### [What you are asked to do]
Skip the pictures, and retype the data below in full, exactly.

### [Data provided]
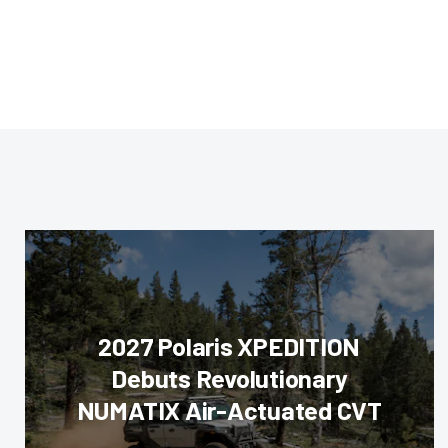
2027 Polaris XPEDITION
Debuts Revolutionary
NUMATIX Air-Actuated CVT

### [Answer to the exercise]
2027 Polaris XPEDITION
Debuts Revolutionary
NUMATIX Air-Actuated CVT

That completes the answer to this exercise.